Time and place of receipt of bids
Receipt of bids will commence on 13
September 2004 at 9.00 a.m. 
(Finnish time) and end on 14 September 2004 at
4.00 p.m. (Finnish 
time) unless the period for receipt of bids is extended.
Bids will be 
received by Kempen & Co N.V. at the address Beethovenstraat 300,
1077 
WZ Amsterdam, Netherlands (+31 20 348 8218) or by e-mail

vwil@kempen.nl. The Company's Board may extend the period for receipt 
of
bids.

3. Subscription price and grounds for determining Share subscription

price
Investors will make bids, on the basis of which the Company's Board

will, once the bookbuilding has ended, make a decision on the final

subscription price per Share.

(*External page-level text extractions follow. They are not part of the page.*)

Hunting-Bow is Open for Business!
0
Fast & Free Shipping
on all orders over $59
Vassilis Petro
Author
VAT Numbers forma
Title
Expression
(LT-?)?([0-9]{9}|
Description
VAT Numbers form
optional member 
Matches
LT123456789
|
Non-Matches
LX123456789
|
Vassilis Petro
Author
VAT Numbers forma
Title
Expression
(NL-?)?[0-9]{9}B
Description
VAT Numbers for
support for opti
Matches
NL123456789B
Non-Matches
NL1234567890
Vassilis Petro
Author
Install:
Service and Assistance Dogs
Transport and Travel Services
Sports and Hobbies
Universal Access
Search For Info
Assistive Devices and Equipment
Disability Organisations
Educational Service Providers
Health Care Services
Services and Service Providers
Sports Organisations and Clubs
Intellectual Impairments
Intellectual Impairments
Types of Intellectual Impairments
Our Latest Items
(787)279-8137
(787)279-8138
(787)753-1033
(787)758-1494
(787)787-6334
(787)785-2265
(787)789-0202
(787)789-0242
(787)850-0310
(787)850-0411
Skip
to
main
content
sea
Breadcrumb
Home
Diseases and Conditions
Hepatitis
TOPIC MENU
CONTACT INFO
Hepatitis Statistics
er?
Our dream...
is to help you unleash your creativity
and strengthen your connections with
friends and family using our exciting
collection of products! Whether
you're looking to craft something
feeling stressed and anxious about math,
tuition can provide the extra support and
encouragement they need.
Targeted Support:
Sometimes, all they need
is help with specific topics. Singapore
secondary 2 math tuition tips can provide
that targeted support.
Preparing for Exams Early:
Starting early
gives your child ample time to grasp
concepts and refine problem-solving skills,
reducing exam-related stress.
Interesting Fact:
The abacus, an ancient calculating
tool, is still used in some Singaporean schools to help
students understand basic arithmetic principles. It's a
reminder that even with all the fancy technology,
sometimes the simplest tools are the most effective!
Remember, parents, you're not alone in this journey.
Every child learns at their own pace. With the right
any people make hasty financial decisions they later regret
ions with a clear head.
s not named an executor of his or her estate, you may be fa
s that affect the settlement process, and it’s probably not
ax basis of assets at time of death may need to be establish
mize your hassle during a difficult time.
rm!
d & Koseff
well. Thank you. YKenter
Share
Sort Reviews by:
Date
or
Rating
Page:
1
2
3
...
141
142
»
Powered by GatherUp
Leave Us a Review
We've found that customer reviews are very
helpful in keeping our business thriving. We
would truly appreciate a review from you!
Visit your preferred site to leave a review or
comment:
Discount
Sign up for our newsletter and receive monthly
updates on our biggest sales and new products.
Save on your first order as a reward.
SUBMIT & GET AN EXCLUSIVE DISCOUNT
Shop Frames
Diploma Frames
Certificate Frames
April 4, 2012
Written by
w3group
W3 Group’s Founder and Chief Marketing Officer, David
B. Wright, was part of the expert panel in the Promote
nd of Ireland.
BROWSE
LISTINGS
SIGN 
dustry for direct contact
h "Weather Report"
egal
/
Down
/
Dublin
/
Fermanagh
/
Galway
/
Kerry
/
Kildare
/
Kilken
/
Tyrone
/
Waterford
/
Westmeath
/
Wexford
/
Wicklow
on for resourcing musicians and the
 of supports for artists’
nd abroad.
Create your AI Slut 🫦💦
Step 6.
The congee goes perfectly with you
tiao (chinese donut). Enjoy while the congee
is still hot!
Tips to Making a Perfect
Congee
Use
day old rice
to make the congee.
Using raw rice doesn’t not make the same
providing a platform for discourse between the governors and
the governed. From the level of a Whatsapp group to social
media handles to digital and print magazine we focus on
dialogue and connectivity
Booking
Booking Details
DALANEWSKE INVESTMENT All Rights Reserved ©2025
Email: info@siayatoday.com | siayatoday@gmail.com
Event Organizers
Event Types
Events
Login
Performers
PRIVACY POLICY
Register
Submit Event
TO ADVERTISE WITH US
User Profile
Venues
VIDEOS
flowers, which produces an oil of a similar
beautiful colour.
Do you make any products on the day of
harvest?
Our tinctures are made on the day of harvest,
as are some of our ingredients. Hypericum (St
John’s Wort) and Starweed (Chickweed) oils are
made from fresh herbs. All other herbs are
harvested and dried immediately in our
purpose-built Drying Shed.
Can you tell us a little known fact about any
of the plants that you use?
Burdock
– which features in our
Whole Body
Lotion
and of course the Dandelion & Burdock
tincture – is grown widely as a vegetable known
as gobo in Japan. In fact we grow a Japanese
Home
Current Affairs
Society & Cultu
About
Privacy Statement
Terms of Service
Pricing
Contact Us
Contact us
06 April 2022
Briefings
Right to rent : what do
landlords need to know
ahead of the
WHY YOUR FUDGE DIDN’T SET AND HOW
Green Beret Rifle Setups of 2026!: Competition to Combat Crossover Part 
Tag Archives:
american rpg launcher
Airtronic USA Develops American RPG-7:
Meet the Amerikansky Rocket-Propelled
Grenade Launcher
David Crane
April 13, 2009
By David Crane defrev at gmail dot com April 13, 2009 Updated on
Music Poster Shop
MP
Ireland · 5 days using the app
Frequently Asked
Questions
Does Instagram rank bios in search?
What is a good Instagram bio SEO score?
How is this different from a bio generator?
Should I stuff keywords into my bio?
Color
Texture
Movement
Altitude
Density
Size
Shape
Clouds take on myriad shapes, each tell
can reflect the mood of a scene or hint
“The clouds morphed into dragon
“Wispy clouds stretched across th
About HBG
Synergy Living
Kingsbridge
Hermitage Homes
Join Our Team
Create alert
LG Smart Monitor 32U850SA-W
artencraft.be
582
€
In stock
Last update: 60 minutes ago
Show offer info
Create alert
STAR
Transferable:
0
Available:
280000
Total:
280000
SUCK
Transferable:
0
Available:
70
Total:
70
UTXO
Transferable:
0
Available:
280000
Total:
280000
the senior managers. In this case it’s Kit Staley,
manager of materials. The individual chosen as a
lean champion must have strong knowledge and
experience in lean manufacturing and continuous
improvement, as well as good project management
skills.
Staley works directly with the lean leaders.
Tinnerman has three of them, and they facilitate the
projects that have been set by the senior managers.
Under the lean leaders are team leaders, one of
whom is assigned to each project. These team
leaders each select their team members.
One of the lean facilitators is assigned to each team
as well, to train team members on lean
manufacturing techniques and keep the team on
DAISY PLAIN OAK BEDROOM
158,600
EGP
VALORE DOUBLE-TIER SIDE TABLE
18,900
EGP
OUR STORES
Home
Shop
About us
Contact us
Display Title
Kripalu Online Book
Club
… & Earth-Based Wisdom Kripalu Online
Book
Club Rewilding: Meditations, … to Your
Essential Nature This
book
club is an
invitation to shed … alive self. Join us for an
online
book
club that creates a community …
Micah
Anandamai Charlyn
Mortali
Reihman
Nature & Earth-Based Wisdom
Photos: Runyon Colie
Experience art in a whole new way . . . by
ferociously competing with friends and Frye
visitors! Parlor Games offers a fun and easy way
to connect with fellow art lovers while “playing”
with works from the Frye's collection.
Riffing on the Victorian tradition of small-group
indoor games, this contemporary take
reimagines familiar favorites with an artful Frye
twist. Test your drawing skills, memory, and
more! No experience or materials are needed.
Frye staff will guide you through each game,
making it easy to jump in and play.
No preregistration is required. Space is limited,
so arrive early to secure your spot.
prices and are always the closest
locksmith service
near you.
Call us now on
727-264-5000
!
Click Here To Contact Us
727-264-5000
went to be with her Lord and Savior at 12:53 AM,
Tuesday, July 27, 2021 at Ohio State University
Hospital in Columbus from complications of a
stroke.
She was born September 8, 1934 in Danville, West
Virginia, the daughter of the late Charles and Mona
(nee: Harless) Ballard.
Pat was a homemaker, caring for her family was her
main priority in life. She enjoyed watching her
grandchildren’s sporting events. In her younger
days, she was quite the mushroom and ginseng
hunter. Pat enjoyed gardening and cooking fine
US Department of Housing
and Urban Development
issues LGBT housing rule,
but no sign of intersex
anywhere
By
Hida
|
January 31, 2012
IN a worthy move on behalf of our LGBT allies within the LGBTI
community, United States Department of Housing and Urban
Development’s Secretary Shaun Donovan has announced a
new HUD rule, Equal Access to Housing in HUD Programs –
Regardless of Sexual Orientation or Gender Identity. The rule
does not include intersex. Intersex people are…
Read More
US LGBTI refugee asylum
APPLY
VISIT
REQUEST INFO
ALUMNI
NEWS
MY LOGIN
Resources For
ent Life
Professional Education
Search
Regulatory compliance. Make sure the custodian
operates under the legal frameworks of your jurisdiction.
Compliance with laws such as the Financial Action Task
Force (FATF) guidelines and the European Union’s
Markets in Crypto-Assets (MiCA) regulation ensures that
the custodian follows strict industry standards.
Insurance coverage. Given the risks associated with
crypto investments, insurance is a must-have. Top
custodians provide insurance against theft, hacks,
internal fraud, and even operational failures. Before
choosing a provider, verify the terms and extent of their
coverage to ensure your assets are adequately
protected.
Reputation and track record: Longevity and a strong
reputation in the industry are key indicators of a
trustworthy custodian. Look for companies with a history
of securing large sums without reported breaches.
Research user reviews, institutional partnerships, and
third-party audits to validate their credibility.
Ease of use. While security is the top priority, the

Pricing will take account of the 
purchase
offers made by the limited number of Finnish and 
international institutional
investors and the market price of the 
Share. The Share subscription price
will be published in a stock 
exchange release immediately after the decision
on the Share price has 
been made.

4. Dividend rights and other rights
The
Shares subscribed as a result of the share offering will give 
entitlement to
a full dividend payment for the financial year starting 
1 January 2004,
provided the Company's Annual General Meeting decides 
to distribute
dividends. The other rights attached to the Shares will 
take effect after the
share capital increase has been registered.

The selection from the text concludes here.